Gas prices have been consistently climbing across the country, up 46 cents per gallon in the past month and 20 cents higher than they were a year ago today. The pain at the pump appears to be on everyone’s front burner, except in Washington, D.C., where all the attention is on the $85 billion in budget cuts that will take effect next week.
Although the federal government does not have a silver bullet remedy to lower gas prices to $2 per gallon, there are actions that Congress and the Obama Administration can take to allow for more domestic oil production, which would increase supply to offset rising demand and increase America’s percentage of the world’s total production to help minimize supply shocks.
A number of factors are contributing to rising prices. Over two-thirds of a gallon of gasoline comes from the price of oil, which is set on the global level. Developing countries are using more oil and China and India are also using more oil as they continue rapid economic growth. A weaker dollar means it takes more money to buy the same amount of oil.
The Organization of the Petroleum Exporting Countries (OPEC) have agreed to cut output and are producing 700,000 barrels of oil per day less than they were a year ago. The mere threat of a supply shock as a result of political unrest in Iran, Iraq, Israel, Libya, and Syria is driving up the price.
Domestically, refineries in some regions of the country have temporarily closed for maintenance to switch to required summer blends that evaporate fewer emissions into the atmosphere under warmer temperatures. Further, a weaker dollar means it takes more money to buy the same amount of oil.
Despite the high gas prices, the reality is—it could be worse. Without the dramatic increase in oil production on state and private lands, prices would be higher and the American economic situation would be grimmer. In just the past few years, unconventional oil and gas operations have generated over 1.75 million jobs.
But there’s more the U.S. could be doing to increase oil supplies that will create jobs, increase economic growth, and raise government revenue—without raising taxes. Approving the Keystone XL Pipeline would result in 830,000 barrels of oil per day (more than OPEC cut its production) coming from Canada to Gulf Coast refineries.
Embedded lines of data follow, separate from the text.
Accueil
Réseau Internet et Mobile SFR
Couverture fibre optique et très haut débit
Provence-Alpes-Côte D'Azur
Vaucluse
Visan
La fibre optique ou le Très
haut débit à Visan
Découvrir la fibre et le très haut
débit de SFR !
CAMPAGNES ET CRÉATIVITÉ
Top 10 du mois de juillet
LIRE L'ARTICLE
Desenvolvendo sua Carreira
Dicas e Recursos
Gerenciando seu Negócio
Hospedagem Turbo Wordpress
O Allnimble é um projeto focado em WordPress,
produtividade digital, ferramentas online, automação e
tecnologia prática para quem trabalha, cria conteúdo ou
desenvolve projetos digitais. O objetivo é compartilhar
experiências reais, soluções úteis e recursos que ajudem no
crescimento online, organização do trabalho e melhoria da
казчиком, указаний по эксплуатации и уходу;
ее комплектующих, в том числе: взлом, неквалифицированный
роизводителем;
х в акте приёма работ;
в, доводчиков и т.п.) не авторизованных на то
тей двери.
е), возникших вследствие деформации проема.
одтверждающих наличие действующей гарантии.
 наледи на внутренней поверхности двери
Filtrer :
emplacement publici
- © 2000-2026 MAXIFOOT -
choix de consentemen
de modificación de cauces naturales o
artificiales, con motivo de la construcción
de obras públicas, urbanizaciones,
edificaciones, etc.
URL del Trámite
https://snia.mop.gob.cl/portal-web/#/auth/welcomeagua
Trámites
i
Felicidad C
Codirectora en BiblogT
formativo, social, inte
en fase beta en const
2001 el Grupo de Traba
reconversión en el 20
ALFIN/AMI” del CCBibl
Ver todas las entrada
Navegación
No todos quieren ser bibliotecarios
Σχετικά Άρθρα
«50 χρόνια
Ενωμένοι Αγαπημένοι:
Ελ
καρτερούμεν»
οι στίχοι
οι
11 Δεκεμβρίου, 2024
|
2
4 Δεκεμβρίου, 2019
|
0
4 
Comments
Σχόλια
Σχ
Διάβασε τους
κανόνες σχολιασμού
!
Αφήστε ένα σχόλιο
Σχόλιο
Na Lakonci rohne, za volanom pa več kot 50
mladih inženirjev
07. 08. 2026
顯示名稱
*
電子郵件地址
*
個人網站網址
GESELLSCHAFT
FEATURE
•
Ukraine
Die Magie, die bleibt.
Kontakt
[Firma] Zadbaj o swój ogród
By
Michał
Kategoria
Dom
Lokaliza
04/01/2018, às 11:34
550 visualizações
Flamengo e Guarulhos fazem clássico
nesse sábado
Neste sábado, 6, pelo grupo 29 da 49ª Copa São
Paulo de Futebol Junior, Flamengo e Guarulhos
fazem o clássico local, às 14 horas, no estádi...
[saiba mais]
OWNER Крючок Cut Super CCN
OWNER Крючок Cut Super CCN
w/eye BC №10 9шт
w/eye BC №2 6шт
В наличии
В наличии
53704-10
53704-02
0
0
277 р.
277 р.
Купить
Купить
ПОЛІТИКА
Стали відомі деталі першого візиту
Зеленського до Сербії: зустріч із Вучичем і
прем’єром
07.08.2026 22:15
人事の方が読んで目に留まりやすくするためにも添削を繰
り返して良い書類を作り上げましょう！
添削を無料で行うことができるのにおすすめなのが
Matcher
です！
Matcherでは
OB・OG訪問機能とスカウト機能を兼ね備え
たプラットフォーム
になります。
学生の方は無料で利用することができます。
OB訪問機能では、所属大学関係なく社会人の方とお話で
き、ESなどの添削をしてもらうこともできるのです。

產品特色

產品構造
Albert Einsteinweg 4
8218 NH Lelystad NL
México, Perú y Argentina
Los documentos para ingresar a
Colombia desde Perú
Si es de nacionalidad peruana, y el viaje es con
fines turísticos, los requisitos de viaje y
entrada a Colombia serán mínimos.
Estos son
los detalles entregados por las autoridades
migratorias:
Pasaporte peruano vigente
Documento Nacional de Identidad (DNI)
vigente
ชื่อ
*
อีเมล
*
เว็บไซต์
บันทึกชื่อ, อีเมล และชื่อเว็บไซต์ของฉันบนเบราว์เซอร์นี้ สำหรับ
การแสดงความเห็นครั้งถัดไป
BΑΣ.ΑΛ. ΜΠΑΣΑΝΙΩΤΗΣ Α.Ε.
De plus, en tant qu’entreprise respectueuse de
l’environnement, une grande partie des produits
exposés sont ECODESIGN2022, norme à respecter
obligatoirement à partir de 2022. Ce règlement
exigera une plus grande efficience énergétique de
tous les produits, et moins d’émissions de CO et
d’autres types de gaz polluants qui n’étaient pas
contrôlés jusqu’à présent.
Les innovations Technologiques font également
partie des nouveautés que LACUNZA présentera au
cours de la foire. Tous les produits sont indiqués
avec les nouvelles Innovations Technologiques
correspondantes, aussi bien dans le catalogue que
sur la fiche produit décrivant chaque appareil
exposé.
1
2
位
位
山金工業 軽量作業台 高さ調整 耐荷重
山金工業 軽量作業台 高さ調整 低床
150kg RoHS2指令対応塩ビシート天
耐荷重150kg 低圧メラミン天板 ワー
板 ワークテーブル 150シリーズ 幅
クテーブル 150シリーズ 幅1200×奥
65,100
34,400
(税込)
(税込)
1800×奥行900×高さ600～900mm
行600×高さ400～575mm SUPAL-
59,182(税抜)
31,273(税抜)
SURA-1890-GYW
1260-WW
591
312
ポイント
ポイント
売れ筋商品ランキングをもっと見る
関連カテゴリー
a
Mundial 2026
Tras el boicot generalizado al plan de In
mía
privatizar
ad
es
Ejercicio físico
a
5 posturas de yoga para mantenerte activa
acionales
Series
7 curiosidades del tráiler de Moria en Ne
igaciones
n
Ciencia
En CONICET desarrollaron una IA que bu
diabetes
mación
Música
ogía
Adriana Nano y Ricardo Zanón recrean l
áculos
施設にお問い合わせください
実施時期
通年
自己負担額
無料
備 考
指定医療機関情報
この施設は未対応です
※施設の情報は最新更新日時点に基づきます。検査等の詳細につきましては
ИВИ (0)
The United States is the only country in the world that has placed a majority of its territorial waters off-limits to oil exploration. Congress should lift the ban on exploration in the eastern Gulf of Mexico and the Atlantic and Pacific coasts, and should conduct more lease sales off Alaska’s coasts.
Another obvious area in which to expand oil production is in Alaska’s Arctic National Wildlife Refuge (ANWR), where an estimated 10.4 billion barrels of oil lie beneath a few thousand acres that can be accessed with minimal environmental impact. Congress should require the Secretary of the Interior to conduct lease sales if a commercial interest exists to explore and drill.
Oil shale production in the U.S. could be a global game-changer for oil production. The U.S. holds the largest known reserves of oil shale in the world. According to the Bureau of Land Management, the U.S. has more than five times the proven reserves of oil in Saudi Arabia. Although not technologically or commercially viable yet, the Obama Administration has backpedaled on oil shale development by applying new regulations, unworkable time frames, and significantly reducing the land available for research and development leases.
The most effective response to oil price spikes and high prices at the pump is to allow markets to work. Regrettably, government restrictions and regulations impede the market’s effectiveness in responding to changes in oil prices. The economic gains from energy production over the past few years have been undeniably encouraging. What’s happening on state and private lands should be the model for the energy and economic potential we can realize on federal lands. Congress and the Administration should set the framework to allow it to happen.